Happy families are all alike; every unhappy family is unhappy in its own way — Leo Tolstoy
Like families, tidy datasets are all alike but every messy dataset is messy in its own way — Hadley Wickham
In this post, I’ll be exploring how genealogical data stored in the de-facto standard format, GEDCOM, could be made tidy, and arguing that this is not really ideal.
About 6 years ago, long before I got involved with Data Science and when R was just the 18th letter of the alphabet, I started researching my family history. It was really interesting, hugely rewarding, and I rapidly found myself inundated with various pieces of information – a lot of it conflicting – from various sources. Desperate to organise it all, I discovered the Genealogical Data Communication (GEDCOM) format. I used this format to record all I had found and used some special freeware to generate family tree diagrams in PDF format.
Fast forward to today.
I now find myself in a situation where I’m keen to dig out my old GEDCOM file and see what R can do with it! I searched on GitHub for repos that manipulate GEDCOM files in R, and perhaps the most promising was one by Peter Prevos who had written a short article describing the format of the file and its limitations. I highly recommend you give it a read.
For all its faults, the GEDCOM data format has been the standard for decades, so a fundamental constraint here is that I’m not going to try to invent a whole new format, I’m just going to try to deal with the standard we have. Files contain data on more than one type of observational unit, including individuals, families, and data sources. It’s inappropriate to try to fit all of that in one big dataframe, so I’ll just be focusing on individuals in this post.
Peter has not only written some code to read GEDCOM files, but also code to do some simple analysis and generate some visualisations using the
tidyverse. This takes data which is inherently more like a nested list structure, and creates a tidy dataframe, with a row for each individual, and fields that include name, birth date, mother and father. On the face of it, this seems intuitive, but when dealing with detailed genealogical data, this isn’t entirely suitable. Part of the problem comes down to conflicting data.
One of the strengths of the GEDCOM format is the ability to record several possible values of an individual’s attribute. For example, if one source tells you an ancestor was born in 1900, and another tells you they were born in 1901, you don’t have to choose one as correct and dismiss the other – you can record both and capture the uncertainty – which is an absolutely crucial capability of any genealogical data format. If we were to try to capture these possible values using the dataframe format, one might imagine having a row for every combination of possible values, e.g.
|I56||Joe Bloggs||12 December 1900||Somerset, UK|
|I56||Joe Bloggs||12 December 1901||Somerset, UK|
|I56||Joe Bloggs||12 December 1900||Devon, UK|
|I56||Joe Bloggs||12 December 1901||Devon, UK|
Unfortunately, this has two drawbacks; you could feasibly end up with hundreds of rows for a single individual as the different possibilities for dozens of fields multiply up – with only one row being ‘correct’ – resulting in a lot of unnecessary data duplication. You could employ nested list columns to get around this, but this would make the dataframe complex to deal with and difficult to share with non-R users. It also wouldn’t solve the second issue – being able to record the data source for each conflicting piece of data.
These limitations rapidly lead you down a path of considering an ‘ultra-tidy’ dataframe instead, where each row records a possible value for an individual attribute and a source can be recorded for each, e.g.

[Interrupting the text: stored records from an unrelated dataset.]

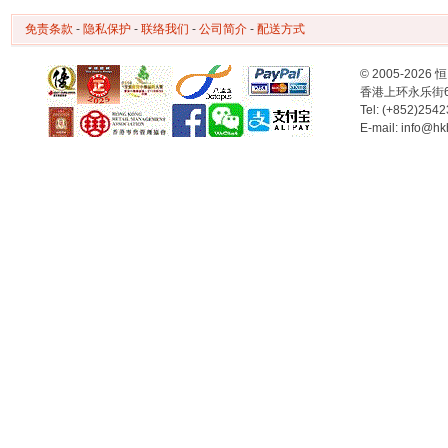
免责条款
-
隐私保护
-
联络我们
-
公司简介
-
配送方式
© 2005-2
香港上环永乐街
Tel: (+852)254
E-mail: info@hk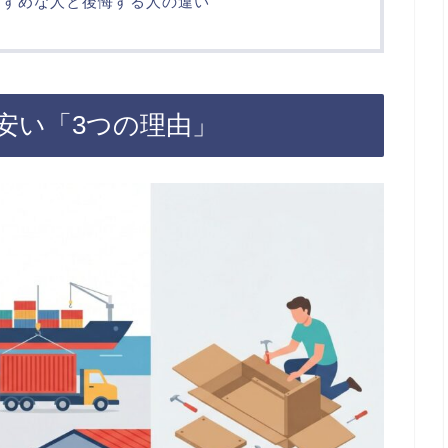
すすめな人と後悔する人の違い
安い「3つの理由」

|I56||DOB||12 December 1900||A|
|I56||DOB||12 December 1901||B|
This is a lot better, especially considering you could add a ‘notes’ column (which is one of the tags in a GEDCOM file), that you could attach to any data value. Unfortunately, uncertainty isn’t the only reason why a field would have more than one value. Fields like occupation and address could have several values as an individual may have had several over their lifetime. So, we might consider adding further fields to the above capturing instants or periods of time for which the value applies.
Now we encounter a real problem. There is a very good reason why the GEDCOM data structure is nested in nature – in order to handle things like name and address. The NAME field may contain the individual’s full name, but child fields may decompose this into given name (GIVN) and surname (SURN), as well as other child fields not found in the parent NAME field, such as nicknames (FONE). Similarly, the address field has child fields for city, state, and country.
I have considered having something like three attribute columns (for 3 levels of nesting), but we lose the benefit of having one row per attribute, and it feels like a fudge too far.
I’ve therefore abandoned my intention of converting my GEDCOM files to tidy dataframes and have looked for alternatives. I know Peter has begun exploring network data structures and I can certainly see why.
I have since discovered an open source genealogy project called Gramps which seems to rely on XML data structures. Sounds promising. I intend to try installing this and seeing how it fares with converting my existing GEDCOM files.